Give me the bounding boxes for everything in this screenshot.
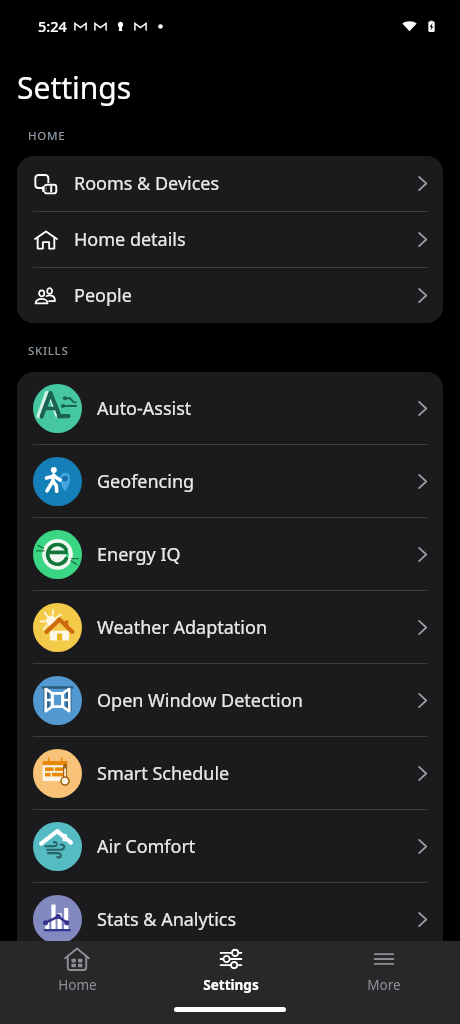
staticText: Smart Schedule — [97, 761, 230, 786]
button[interactable]: Rooms & Devices — [17, 156, 443, 211]
staticText: Geofencing — [97, 469, 195, 494]
staticText: Rooms & Devices — [74, 171, 220, 196]
button[interactable]: Weather Adaptation — [17, 591, 443, 663]
staticText: SKILLS — [28, 343, 69, 359]
button[interactable]: People — [17, 268, 443, 323]
staticText: Open Window Detection — [97, 688, 303, 713]
button[interactable]: Geofencing — [17, 445, 443, 517]
staticText: People — [74, 283, 132, 308]
staticText: Stats & Analytics — [97, 907, 237, 932]
staticText: Weather Adaptation — [97, 615, 268, 640]
staticText: Settings — [203, 976, 259, 994]
button[interactable]: Auto-Assist — [17, 372, 443, 444]
staticText: HOME — [28, 128, 66, 144]
button[interactable]: Home details — [17, 212, 443, 267]
staticText: Home details — [74, 227, 186, 252]
button[interactable]: Air Comfort — [17, 810, 443, 882]
button[interactable]: Stats & Analytics — [17, 883, 443, 955]
button[interactable]: Open Window Detection — [17, 664, 443, 736]
staticText: 5:24 — [38, 16, 67, 36]
staticText: Settings — [17, 67, 132, 108]
button[interactable]: More — [307, 946, 460, 994]
staticText: Home — [58, 976, 97, 994]
button[interactable]: Smart Schedule — [17, 737, 443, 809]
staticText: More — [367, 976, 401, 994]
button[interactable]: Energy IQ — [17, 518, 443, 590]
button[interactable]: Settings — [154, 946, 307, 994]
staticText: Auto-Assist — [97, 396, 192, 421]
staticText: Energy IQ — [97, 542, 181, 567]
staticText: Air Comfort — [97, 834, 196, 859]
button[interactable]: Home — [0, 946, 154, 994]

★ ★ ★ ★ ★ ★ ★

■ **Problem to work on**
Pictures aside, please output the whole listing exactly as it appears above.

■ **Answer space**
Give me the bounding boxes for everything in this screenshot.
staticText: Smart Schedule — [97, 761, 230, 786]
button[interactable]: Rooms & Devices — [17, 156, 443, 211]
staticText: Geofencing — [97, 469, 195, 494]
staticText: Rooms & Devices — [74, 171, 220, 196]
button[interactable]: Weather Adaptation — [17, 591, 443, 663]
staticText: SKILLS — [28, 343, 69, 359]
button[interactable]: People — [17, 268, 443, 323]
staticText: Open Window Detection — [97, 688, 303, 713]
button[interactable]: Geofencing — [17, 445, 443, 517]
staticText: People — [74, 283, 132, 308]
staticText: Stats & Analytics — [97, 907, 237, 932]
staticText: Weather Adaptation — [97, 615, 268, 640]
staticText: Settings — [203, 976, 259, 994]
button[interactable]: Auto-Assist — [17, 372, 443, 444]
staticText: HOME — [28, 128, 66, 144]
button[interactable]: Home details — [17, 212, 443, 267]
staticText: Home details — [74, 227, 186, 252]
button[interactable]: Air Comfort — [17, 810, 443, 882]
button[interactable]: Stats & Analytics — [17, 883, 443, 955]
button[interactable]: Open Window Detection — [17, 664, 443, 736]
staticText: 5:24 — [38, 16, 67, 36]
staticText: Settings — [17, 67, 132, 108]
button[interactable]: More — [307, 946, 460, 994]
staticText: Home — [58, 976, 97, 994]
button[interactable]: Smart Schedule — [17, 737, 443, 809]
staticText: More — [367, 976, 401, 994]
button[interactable]: Energy IQ — [17, 518, 443, 590]
button[interactable]: Settings — [154, 946, 307, 994]
staticText: Auto-Assist — [97, 396, 192, 421]
staticText: Energy IQ — [97, 542, 181, 567]
staticText: Air Comfort — [97, 834, 196, 859]
button[interactable]: Home — [0, 946, 154, 994]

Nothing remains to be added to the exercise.